*** Opening DATA EXCERPTS ***

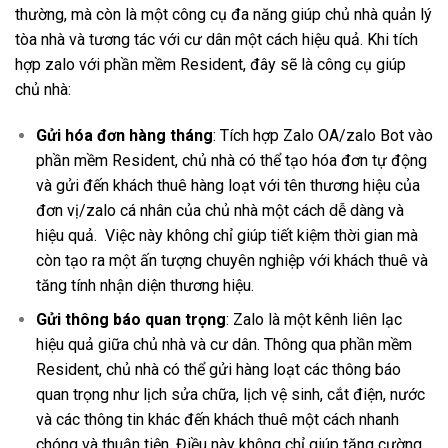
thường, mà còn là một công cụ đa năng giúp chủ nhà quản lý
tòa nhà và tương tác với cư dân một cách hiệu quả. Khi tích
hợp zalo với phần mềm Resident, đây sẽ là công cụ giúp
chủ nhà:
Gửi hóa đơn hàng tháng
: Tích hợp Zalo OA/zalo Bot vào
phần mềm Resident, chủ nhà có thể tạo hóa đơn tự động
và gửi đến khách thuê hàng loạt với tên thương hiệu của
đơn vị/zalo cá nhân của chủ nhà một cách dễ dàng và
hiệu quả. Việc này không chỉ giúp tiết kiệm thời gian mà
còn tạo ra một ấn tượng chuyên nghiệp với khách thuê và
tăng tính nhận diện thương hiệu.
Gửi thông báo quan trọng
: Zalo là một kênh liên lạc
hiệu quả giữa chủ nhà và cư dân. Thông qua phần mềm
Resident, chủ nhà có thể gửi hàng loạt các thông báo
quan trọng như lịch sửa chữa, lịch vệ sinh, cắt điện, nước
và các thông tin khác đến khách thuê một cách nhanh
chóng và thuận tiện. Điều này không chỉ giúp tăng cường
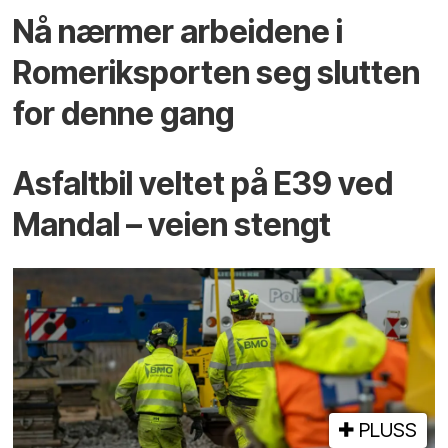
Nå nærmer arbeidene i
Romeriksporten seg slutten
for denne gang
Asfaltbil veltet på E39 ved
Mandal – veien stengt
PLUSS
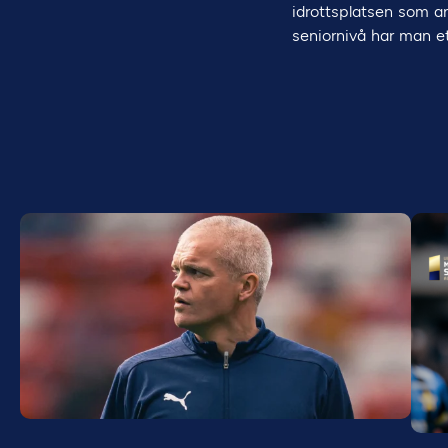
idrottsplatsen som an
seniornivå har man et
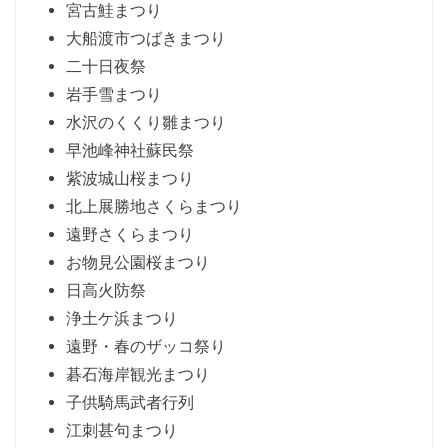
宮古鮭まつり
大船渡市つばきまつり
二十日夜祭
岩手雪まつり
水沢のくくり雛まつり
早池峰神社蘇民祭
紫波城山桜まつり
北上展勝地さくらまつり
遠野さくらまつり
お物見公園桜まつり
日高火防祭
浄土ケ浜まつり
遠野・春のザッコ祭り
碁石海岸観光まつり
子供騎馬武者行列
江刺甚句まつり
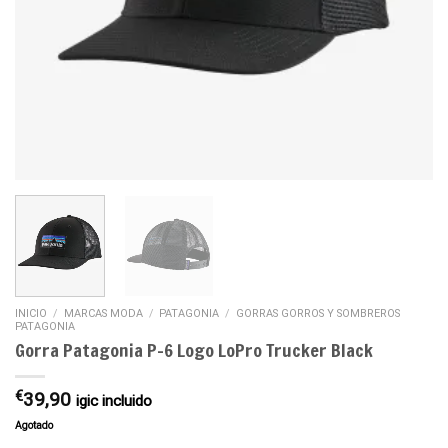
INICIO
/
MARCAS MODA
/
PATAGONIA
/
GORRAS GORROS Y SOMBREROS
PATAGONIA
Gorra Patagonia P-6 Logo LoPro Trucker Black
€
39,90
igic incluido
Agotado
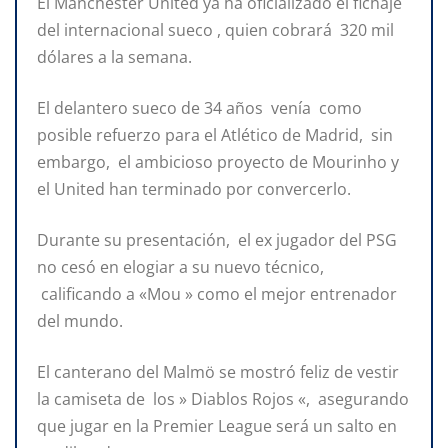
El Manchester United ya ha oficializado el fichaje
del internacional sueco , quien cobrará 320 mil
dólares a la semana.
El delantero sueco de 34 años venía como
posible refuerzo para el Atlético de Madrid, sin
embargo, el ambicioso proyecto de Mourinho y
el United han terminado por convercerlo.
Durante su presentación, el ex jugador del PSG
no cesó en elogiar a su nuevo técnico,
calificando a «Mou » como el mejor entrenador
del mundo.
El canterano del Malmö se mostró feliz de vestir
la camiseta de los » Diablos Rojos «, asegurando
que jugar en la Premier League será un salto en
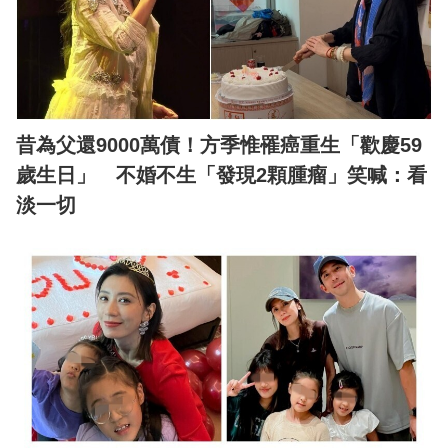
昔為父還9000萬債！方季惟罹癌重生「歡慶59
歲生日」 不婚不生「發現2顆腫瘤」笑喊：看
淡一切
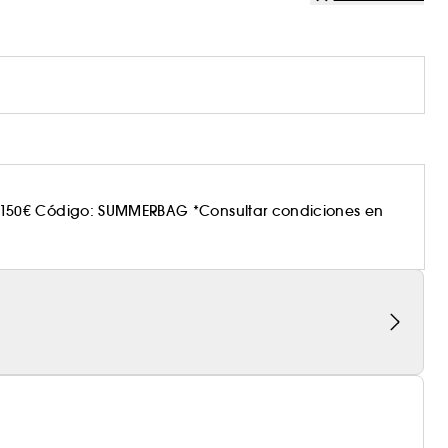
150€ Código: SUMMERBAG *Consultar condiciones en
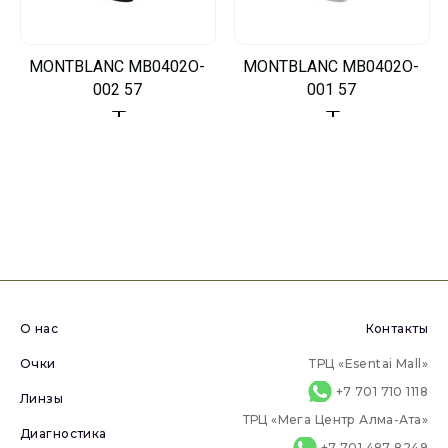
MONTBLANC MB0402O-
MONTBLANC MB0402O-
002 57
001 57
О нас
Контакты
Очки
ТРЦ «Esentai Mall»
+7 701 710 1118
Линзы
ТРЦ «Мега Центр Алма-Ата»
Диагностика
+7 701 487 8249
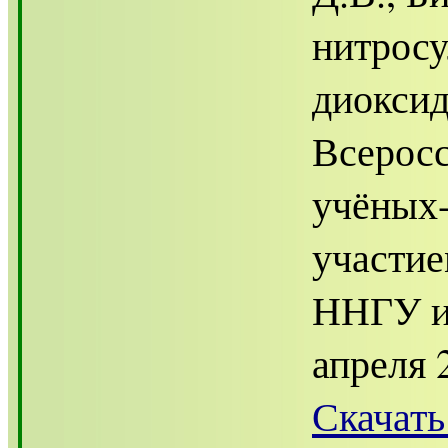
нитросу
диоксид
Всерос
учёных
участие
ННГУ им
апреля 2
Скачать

*** Closing DATA EXCERPTS ***

__THE TASK__: Your output is the lines from the top of the entries through the line containing "OA/zalo Bot vào", exactly as they stand. No pictures belong in it.

__TASK RESPONSE__:
thường, mà còn là một công cụ đa năng giúp chủ nhà quản lý
tòa nhà và tương tác với cư dân một cách hiệu quả. Khi tích
hợp zalo với phần mềm Resident, đây sẽ là công cụ giúp
chủ nhà:
Gửi hóa đơn hàng tháng
: Tích hợp Zalo OA/zalo Bot vào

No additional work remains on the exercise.